Coursera offers free interactive lectures supplemented by short quizzes, assignments and online forums. The company also announced Wednesday that it has formed partnerships with Stanford University, University of Michigan and University of Pennsylvania.
Princeton’s announcement follows a March meeting of the Council of the Princeton University Community where Associate Dean of the College Clayton Marsh said that the University was evaluating different platforms to publish online content including MITx, Coursera and Udacity.
Other universities, including Yale and MIT, have developed successful free online course websites in the past. The University currently posts stand-alone lectures using ItunesU but does not upload lectures from courses.
“Online technology is affecting higher education in many ways,” Provost Christopher Eisgruber ’83 said in an email. “Some institutions are using more online techniques in their own classrooms, some are charging for online material, and some, including Princeton, are offering online material for free.”
The founders of Coursera, Stanford computer science professors Daphne Koller and Andrew Ng, said they approached Princeton last fall about using the platform.
“We’re providing technology that makes it easy for them to offer a better course to their local on-campus students ... and also reach a massive online audience,” they said in a co-signed email.

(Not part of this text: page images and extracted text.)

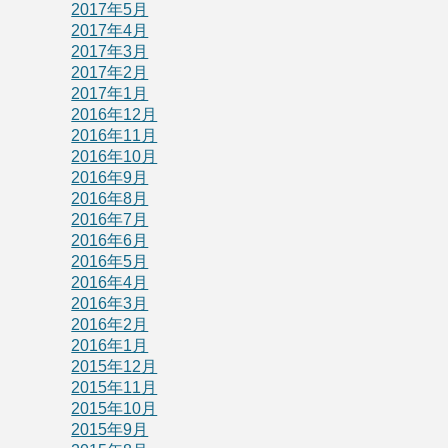
2017年5月
2017年4月
2017年3月
2017年2月
2017年1月
2016年12月
2016年11月
2016年10月
2016年9月
2016年8月
2016年7月
2016年6月
2016年5月
2016年4月
2016年3月
2016年2月
2016年1月
2015年12月
2015年11月
2015年10月
2015年9月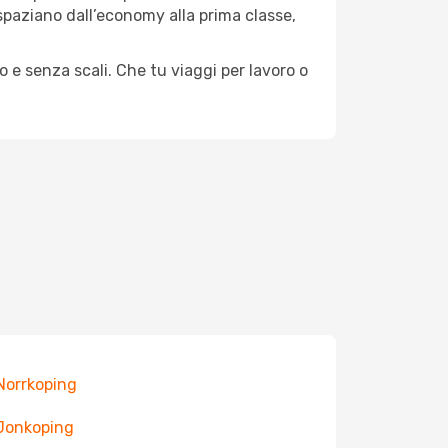
e spaziano dall’economy alla prima classe,
o e senza scali. Che tu viaggi per lavoro o
 Norrkoping
 Jonkoping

President Shirley Tilghman said that she hoped the partnership would allow faculty members to experiment more and alter classroom instruction.
“I very much hope that as the first members of the faculty gain experience with the Coursera platform, which involves much more than just putting their lectures online, others will be tempted to experiment with this form of pedagogy,” she said in an email.

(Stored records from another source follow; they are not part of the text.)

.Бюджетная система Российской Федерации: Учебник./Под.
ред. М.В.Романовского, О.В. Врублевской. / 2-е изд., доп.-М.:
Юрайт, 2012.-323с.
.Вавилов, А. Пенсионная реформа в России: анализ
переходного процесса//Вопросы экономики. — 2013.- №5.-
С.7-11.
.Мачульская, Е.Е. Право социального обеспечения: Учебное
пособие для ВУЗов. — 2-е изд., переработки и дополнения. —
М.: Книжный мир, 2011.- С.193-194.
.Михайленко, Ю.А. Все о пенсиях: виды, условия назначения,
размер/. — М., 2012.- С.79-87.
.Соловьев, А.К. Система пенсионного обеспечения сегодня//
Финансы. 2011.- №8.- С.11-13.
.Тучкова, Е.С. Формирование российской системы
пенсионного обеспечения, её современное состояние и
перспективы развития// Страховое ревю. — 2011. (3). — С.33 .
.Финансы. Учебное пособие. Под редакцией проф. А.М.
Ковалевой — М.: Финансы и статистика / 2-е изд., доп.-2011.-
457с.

Professors Jeremy Adelman and Mitchell Duneier, who will have lectures posted on Coursera, said that they considered their use of the online platform an experiment.
“I have been impatient with my teaching for some time, but I just didn’t know how to experiment,” Adelman said. In September, he said he plans to use Coursera as a way to enhance the educational experience for the students in his class, HIS 201: A History of the World since 1300. Posting the course lectures online would free up class time for a variety of “much more interactive sessions,” including a series of what he called “global dialogues,” opportunities to discuss class topics with experts from around the world over video-conference.

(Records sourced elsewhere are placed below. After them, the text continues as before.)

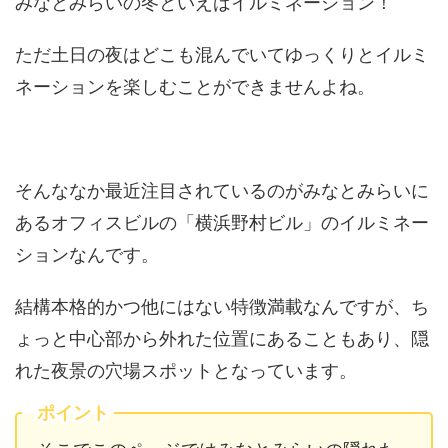
みなとみらいの冬といえばイルミネーション！
ただ土日の夜はどこも混んでいてゆっくりとイルミ
ネーションを楽しむことができませんよね。
そんななか最近注目されているのがみなとみらいに
あるオフィスビルの「横浜野村ビル」のイルミネー
ションなんです。
結構本格的かつ他にはない特徴満載なんですが、ち
ょっと中心部から外れた位置にあることもあり、隠
れた夜景の穴場スポットとなっています。
ポイント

The “global dialogues,” along with precepts and essay assignments, would be exclusive to Princeton students. The recorded lectures, however, would accessible to the public.
“Obviously my core commitment is to my students right here — that’s unflinching,” he said.

Duneier, who will be teaching SOC 101: Introduction to Sociology using Coursera during the summer, has taken a slightly different approach to the online platform. While Adelman hopes his Coursera lectures will complement his own Princeton class, Duneier’s lectures will offer a self-contained course to the public.
“[The Coursera course] is going to be a class that will have some overlap with the Princeton class,” he said. “But it is meant to be its own thing; it is not meant to be the exact same Princeton class.”
While there are still details to be figured out, Duneier said that Coursera allows him the chance to gather a variety of perspectives from around the world through the site’s global reach, which he said was valuable as a sociology professor.
Though Tilghman noted there are incentives to make aspects of a Princeton education freely available, she said learning through Coursera would never be equivalent to taking a course on campus.
“The opportunity to engage in dialogue with classmates, faculty and teaching assistants will still be the most important aspect of a Princeton education,” she said.